INSTRUCTIONS FOR THE TASK. Would you transcribe the records below from the line with "растения не позднее" to the line with "a szczególnie zauważalna", ends included, exactly and with nothing more, leaving the pictures out?

DATA.

◆ ◆ ◆ ◆ ◆ ◆ ◆

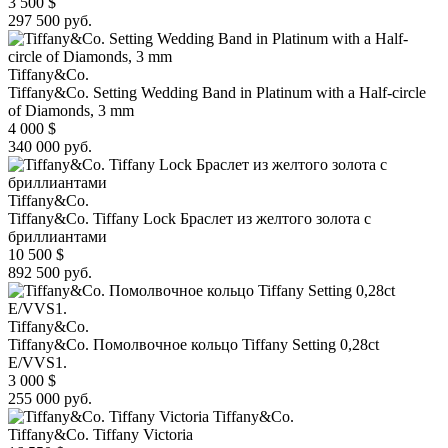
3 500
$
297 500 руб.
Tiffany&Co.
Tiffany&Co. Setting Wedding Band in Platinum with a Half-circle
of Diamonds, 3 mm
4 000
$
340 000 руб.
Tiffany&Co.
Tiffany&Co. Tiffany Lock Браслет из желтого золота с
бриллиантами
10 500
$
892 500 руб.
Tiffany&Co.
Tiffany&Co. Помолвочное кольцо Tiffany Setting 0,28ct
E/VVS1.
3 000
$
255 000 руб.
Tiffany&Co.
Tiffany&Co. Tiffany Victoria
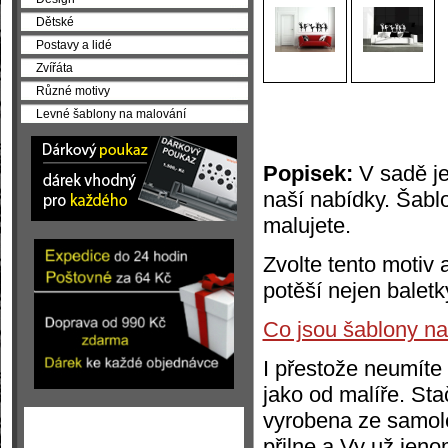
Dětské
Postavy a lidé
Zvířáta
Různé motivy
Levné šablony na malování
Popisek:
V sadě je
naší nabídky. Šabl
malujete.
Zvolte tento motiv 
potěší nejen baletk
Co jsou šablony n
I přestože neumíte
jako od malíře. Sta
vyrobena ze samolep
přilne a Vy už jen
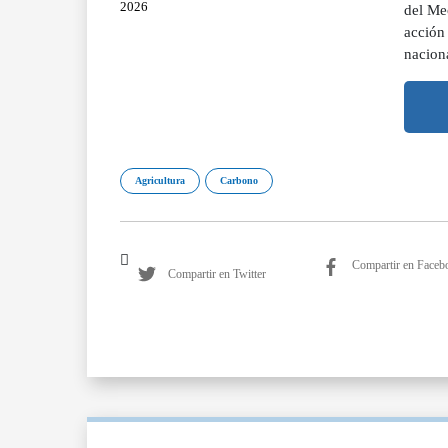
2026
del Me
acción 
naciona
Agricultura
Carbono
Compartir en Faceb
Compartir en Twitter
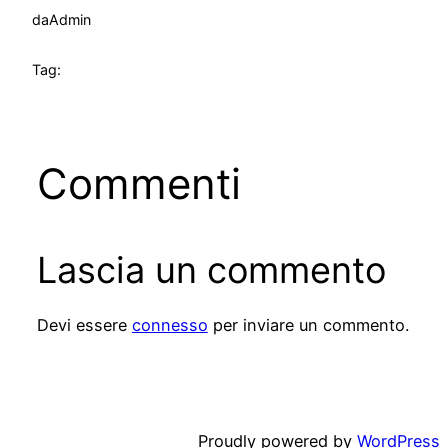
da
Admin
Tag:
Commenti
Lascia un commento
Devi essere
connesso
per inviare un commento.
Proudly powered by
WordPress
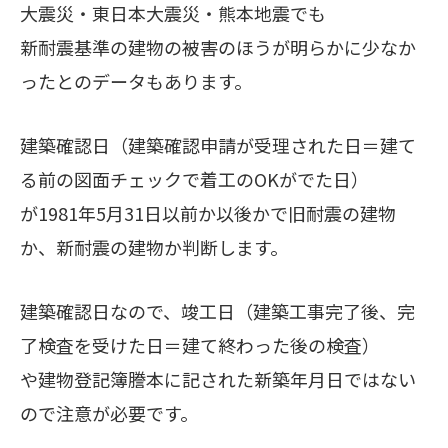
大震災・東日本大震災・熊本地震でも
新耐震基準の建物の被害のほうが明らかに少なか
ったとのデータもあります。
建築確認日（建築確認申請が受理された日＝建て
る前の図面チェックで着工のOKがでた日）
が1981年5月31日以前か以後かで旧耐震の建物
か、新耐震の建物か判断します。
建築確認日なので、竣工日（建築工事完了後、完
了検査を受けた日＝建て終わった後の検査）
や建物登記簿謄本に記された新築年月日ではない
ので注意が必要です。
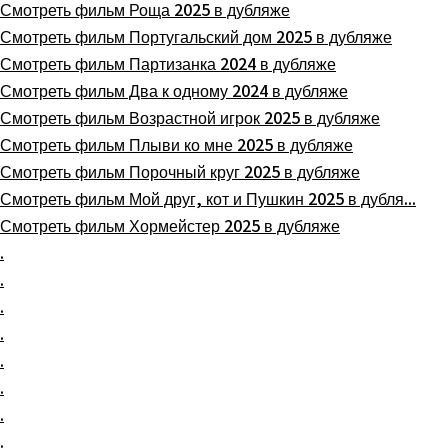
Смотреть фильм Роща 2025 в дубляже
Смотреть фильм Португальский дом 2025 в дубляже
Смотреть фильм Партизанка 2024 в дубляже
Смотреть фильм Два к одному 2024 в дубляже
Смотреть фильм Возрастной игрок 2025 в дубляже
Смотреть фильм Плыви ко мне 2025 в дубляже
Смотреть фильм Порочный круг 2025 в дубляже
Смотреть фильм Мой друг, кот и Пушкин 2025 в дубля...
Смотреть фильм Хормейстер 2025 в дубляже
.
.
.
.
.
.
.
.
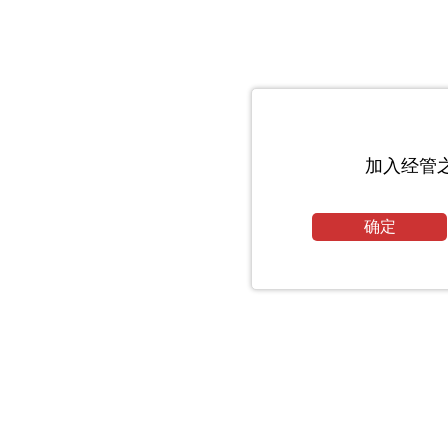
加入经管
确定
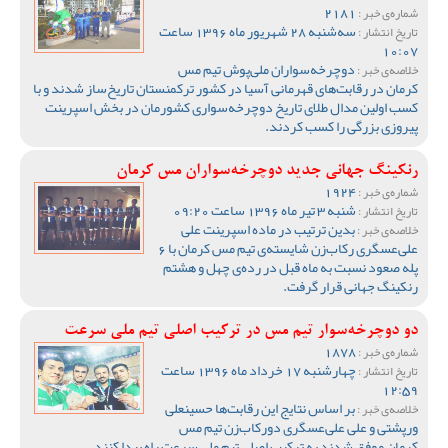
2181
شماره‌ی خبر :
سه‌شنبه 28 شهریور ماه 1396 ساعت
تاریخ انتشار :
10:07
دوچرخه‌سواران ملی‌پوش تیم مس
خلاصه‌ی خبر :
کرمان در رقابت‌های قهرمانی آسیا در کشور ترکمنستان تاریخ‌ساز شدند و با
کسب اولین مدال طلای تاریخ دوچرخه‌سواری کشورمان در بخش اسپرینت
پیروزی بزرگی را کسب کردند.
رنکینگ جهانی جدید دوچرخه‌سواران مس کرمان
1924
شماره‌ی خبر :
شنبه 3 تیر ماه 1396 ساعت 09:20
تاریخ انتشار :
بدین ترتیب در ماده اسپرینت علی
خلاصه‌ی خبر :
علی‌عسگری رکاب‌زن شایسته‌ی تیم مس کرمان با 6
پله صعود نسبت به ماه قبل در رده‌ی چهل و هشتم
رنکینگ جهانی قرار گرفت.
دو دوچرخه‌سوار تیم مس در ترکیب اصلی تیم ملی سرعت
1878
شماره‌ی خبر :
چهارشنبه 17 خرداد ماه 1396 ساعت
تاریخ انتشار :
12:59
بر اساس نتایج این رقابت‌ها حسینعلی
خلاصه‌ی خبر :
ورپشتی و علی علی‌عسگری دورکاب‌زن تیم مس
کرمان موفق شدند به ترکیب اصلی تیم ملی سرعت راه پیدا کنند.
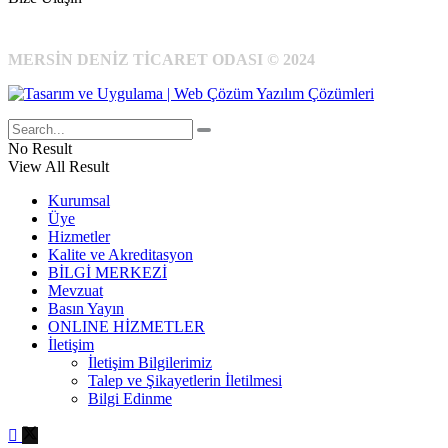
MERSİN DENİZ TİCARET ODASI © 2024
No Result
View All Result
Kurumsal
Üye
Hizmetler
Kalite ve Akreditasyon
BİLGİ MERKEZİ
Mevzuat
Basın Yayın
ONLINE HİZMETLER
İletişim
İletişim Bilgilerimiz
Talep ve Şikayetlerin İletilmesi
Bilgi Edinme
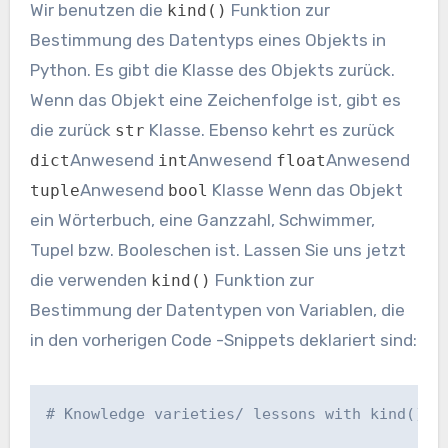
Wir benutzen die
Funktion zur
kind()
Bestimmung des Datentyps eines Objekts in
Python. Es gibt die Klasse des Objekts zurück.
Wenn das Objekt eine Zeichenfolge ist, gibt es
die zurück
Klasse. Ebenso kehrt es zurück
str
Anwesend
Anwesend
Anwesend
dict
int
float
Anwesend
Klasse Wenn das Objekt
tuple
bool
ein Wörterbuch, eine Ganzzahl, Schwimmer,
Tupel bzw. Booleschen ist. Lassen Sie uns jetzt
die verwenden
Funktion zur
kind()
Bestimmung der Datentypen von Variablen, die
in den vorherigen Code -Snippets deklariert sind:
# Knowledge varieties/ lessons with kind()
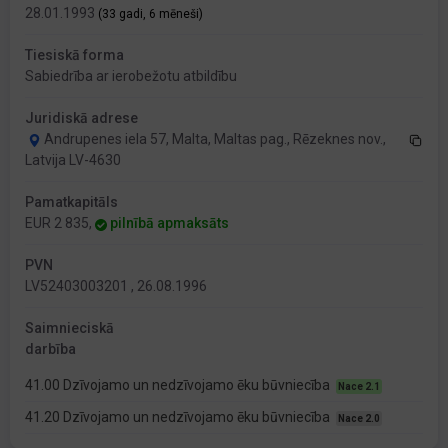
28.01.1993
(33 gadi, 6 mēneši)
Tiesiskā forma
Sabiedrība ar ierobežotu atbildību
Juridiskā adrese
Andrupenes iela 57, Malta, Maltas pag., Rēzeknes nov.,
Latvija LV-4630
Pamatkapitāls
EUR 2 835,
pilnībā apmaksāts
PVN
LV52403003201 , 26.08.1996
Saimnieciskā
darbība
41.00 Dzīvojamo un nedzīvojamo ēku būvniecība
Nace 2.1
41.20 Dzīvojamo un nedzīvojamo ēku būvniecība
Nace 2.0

◆ ◆ ◆ ◆ ◆ ◆ ◆

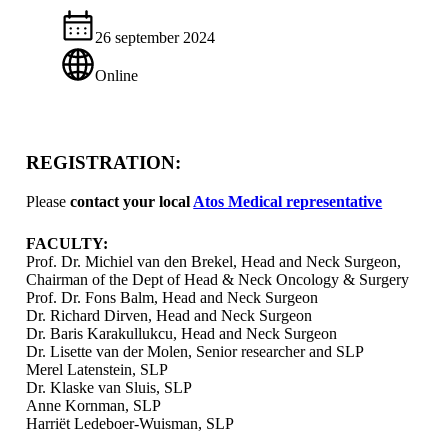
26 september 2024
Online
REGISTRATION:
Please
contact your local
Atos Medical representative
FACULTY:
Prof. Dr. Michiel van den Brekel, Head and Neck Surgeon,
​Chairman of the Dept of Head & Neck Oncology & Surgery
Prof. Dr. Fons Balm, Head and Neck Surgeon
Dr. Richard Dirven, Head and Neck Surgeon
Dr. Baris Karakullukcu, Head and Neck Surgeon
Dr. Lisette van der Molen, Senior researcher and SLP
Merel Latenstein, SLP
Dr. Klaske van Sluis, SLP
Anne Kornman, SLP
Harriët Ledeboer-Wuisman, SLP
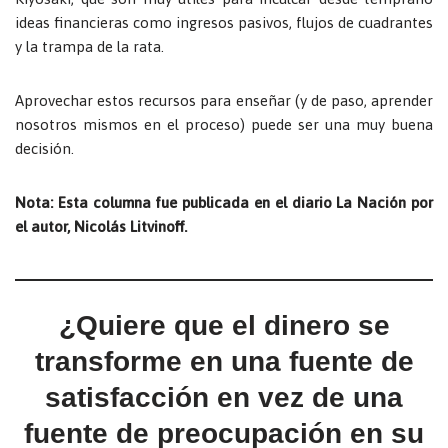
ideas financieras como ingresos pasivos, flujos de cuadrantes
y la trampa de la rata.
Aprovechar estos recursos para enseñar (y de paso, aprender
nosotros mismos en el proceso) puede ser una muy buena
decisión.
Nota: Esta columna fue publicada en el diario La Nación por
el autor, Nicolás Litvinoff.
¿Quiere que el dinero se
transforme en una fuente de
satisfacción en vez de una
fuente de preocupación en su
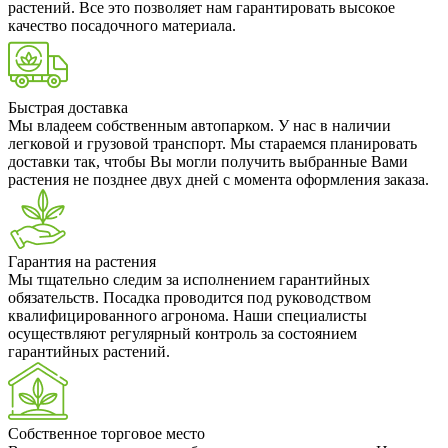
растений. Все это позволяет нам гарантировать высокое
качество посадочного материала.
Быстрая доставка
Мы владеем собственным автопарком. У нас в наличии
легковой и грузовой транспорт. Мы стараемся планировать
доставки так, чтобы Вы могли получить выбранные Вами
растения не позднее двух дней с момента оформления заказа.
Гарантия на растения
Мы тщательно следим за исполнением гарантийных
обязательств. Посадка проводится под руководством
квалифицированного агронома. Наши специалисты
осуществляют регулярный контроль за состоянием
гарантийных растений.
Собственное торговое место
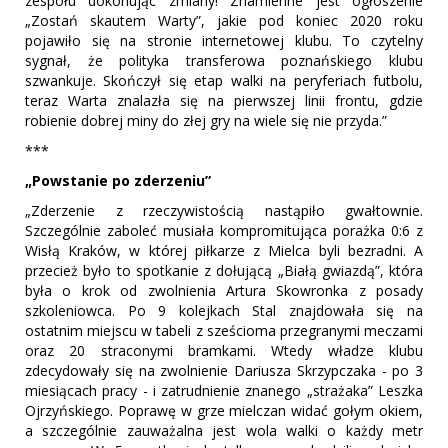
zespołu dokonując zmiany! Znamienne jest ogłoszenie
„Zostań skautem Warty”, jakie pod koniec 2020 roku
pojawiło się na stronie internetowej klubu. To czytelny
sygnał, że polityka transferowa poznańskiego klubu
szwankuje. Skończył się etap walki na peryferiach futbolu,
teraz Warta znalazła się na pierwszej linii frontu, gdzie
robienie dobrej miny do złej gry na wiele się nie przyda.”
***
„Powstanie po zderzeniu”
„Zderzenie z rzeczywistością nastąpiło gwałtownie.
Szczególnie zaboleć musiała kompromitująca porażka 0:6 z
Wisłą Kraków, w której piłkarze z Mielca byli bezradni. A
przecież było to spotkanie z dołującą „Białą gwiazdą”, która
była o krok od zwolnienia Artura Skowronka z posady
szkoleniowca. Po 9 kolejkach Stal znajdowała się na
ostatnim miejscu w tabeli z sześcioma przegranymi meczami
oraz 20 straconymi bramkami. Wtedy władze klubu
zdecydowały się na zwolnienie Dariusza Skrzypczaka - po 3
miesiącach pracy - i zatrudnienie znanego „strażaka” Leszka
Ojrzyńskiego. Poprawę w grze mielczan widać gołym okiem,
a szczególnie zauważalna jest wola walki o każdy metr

◆ ◆ ◆ ◆ ◆ ◆ ◆

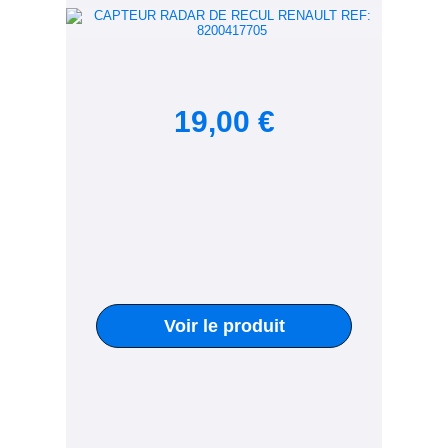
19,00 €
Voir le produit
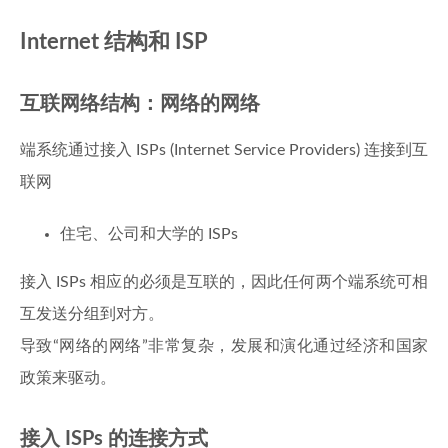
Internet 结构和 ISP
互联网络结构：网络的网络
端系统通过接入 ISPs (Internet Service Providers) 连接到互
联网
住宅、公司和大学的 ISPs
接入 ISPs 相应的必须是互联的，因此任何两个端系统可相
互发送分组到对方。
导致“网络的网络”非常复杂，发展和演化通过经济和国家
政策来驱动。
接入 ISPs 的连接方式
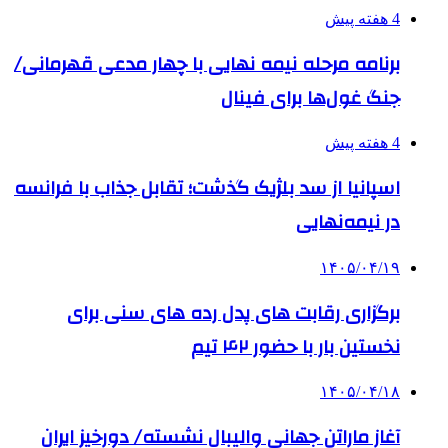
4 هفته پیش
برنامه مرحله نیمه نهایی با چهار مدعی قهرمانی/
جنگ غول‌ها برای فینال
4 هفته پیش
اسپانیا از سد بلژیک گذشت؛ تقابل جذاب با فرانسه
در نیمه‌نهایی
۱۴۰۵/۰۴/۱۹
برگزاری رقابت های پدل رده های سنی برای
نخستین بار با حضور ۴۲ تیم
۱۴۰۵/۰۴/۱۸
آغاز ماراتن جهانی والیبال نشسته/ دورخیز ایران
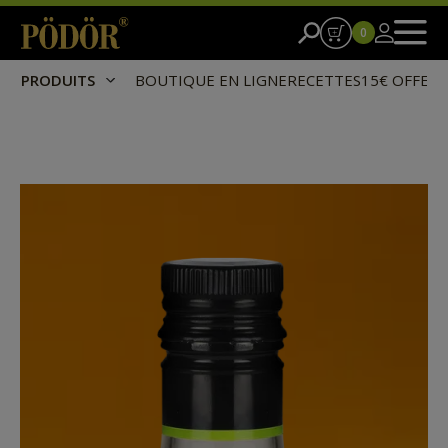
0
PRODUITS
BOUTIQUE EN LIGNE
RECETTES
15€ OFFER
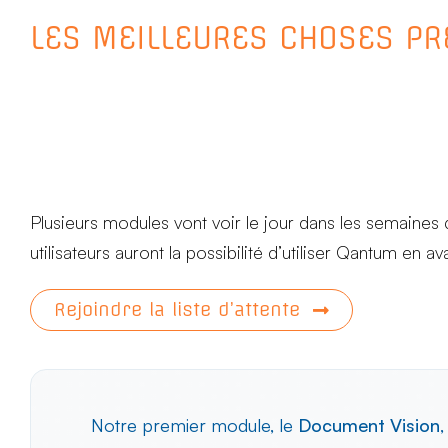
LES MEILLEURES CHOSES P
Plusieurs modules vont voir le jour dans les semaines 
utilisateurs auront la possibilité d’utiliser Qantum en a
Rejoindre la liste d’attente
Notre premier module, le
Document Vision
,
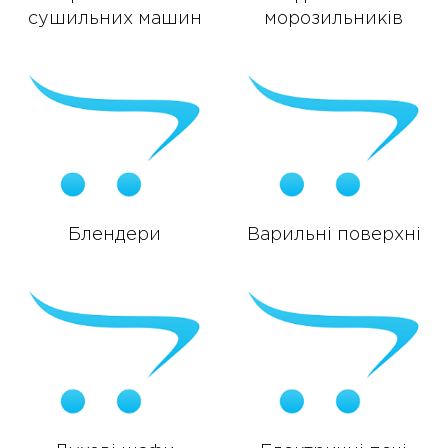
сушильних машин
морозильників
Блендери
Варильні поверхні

◆ ◆ ◆ ◆ ◆ ◆ ◆

ANSWER TO THIS EXERCISE.
растения не позднее двух дней с момента оформления заказа.
Гарантия на растения
Мы тщательно следим за исполнением гарантийных
обязательств. Посадка проводится под руководством
квалифицированного агронома. Наши специалисты
осуществляют регулярный контроль за состоянием
гарантийных растений.
Собственное торговое место
zespołu dokonując zmiany! Znamienne jest ogłoszenie
„Zostań skautem Warty”, jakie pod koniec 2020 roku
pojawiło się na stronie internetowej klubu. To czytelny
sygnał, że polityka transferowa poznańskiego klubu
szwankuje. Skończył się etap walki na peryferiach futbolu,
teraz Warta znalazła się na pierwszej linii frontu, gdzie
robienie dobrej miny do złej gry na wiele się nie przyda.”
***
„Powstanie po zderzeniu”
„Zderzenie z rzeczywistością nastąpiło gwałtownie.
Szczególnie zaboleć musiała kompromitująca porażka 0:6 z
Wisłą Kraków, w której piłkarze z Mielca byli bezradni. A
przecież było to spotkanie z dołującą „Białą gwiazdą”, która
była o krok od zwolnienia Artura Skowronka z posady
szkoleniowca. Po 9 kolejkach Stal znajdowała się na
ostatnim miejscu w tabeli z sześcioma przegranymi meczami
oraz 20 straconymi bramkami. Wtedy władze klubu
zdecydowały się na zwolnienie Dariusza Skrzypczaka - po 3
miesiącach pracy - i zatrudnienie znanego „strażaka” Leszka
Ojrzyńskiego. Poprawę w grze mielczan widać gołym okiem,
a szczególnie zauważalna jest wola walki o każdy metr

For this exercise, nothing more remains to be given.